The word "المحددة" marks the lines to keep; find each one in the data and copy it.

=== Section Start ===

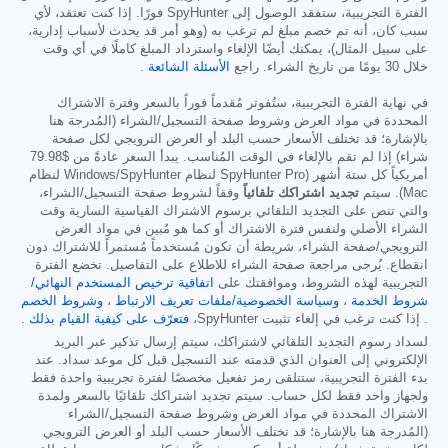
الفترة التجريبية، ستفقد الوصول إلى SpyHunter فورًا. إذا كنت تعتقد، لأي
سبب كان، أنه تم خصم مبلغ لم ترغب به (وهو أمر قد يحدث لأسباب إدارية،
على سبيل المثال)، يمكنك أيضًا الإلغاء واسترداد المبلغ كاملًا في أي وقت
خلال 30 يومًا من تاريخ الشراء. راجع
الأسئلة الشائعة
.
في نهاية الفترة التجريبية، ستُفوتر مُقدماً فوراً بالسعر وفترة الاشتراك
المحددة في مواد العرض وشروط صفحة التسجيل/الشراء (المُدرجة هنا
بالإشارة؛ قد تختلف الأسعار حسب البلد أو العرض الترويجي لكل صفحة
شراء) إذا لم تقم بالإلغاء في الوقت المُناسب. يبدأ السعر عادةً من
$79.98
أمريكياً كل ستة أشهر (SpyHunter Pro لنظام Windows/SpyHunter لنظام
Mac). سيتم
تجديد اشتراكك تلقائياً
وفقاً لشروط صفحة التسجيل/الشراء،
والتي تنص على التجديد التلقائي برسوم الاشتراك القياسية السارية وقت
الشراء الأصلي ولنفس فترة الاشتراك أو كما هو مُبين في مواد العرض
الترويجي/صفحة الشراء، شريطة أن تكون مُستخدماً مُستمراً للاشتراك دون
انقطاع. يُرجى مراجعة صفحة الشراء للاطلاع على التفاصيل. تخضع الفترة
التجريبية لهذه الشروط، وموافقتك على
اتفاقية ترخيص المستخدم النهائي/
شروط الخدمة
،
وسياسة الخصوصية/ملفات تعريف الارتباط
،
وشروط الخصم
. إذا كنت ترغب في إلغاء تثبيت SpyHunter،
فتعرّف على كيفية القيام بذلك
.
لسداد رسوم التجديد التلقائي لاشتراكك، سيتم إرسال تذكير عبر البريد
الإلكتروني إلى العنوان الذي قدمته عند التسجيل قبل كل موعد سداد. عند
بدء الفترة التجريبية، ستتلقى رمز تفعيل مخصصًا لفترة تجريبية واحدة فقط
ولجهاز واحد فقط لكل حساب. سيتم تجديد اشتراكك تلقائيًا بالسعر ولمدة
الاشتراك المحددة في مواد العرض وشروط صفحة التسجيل/الشراء
(المُدرجة هنا بالإشارة؛ قد تختلف الأسعار حسب البلد أو العرض الترويجي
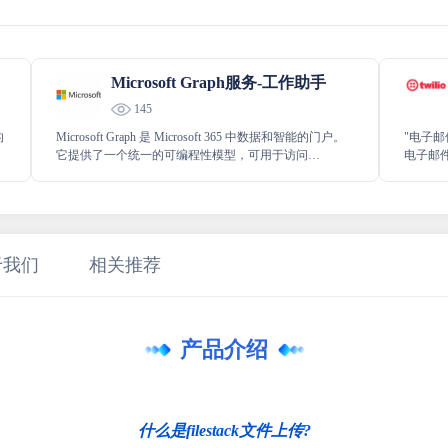
Microsoft Graph服务-工作助手
145
的
Microsoft Graph 是 Microsoft 365 中数据和智能的门户。
"电子邮件A
它提供了一个统一的可编程性模型，可用于访问
电子邮件服
Microsoft 365、Windows 和企业移动性 + 安全性中的大量
邮件通信
数据。使用通过 Microsoft Graph 访问的大量数据，为与
子邮件
数百万用户交互的组织和使用者构建应用。
箱。Se
于我们
相关推荐
产品介绍
什么是filestack文件上传?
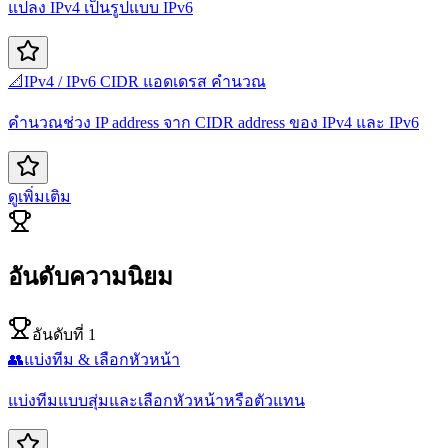
แปลง IPv4 เป็นรูปแบบ IPv6
📐
IPv4 / IPv6 CIDR แอดเดรส คำนวณ
คำนวณช่วง IP address จาก CIDR address ของ IPv4 และ IPv6
ดูเพิ่มเติม
อันดับความนิยม
อันดับที่ 1
👥
แบ่งทีม & เลือกหัวหน้า
แบ่งทีมแบบสุ่มและเลือกหัวหน้าหรือตัวแทน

=== Section End ===

SOLUTION FOR THIS EXERCISE -
المحددة في مواد العرض وشروط صفحة التسجيل/الشراء (المُدرجة هنا
الاشتراك المحددة في مواد العرض وشروط صفحة التسجيل/الشراء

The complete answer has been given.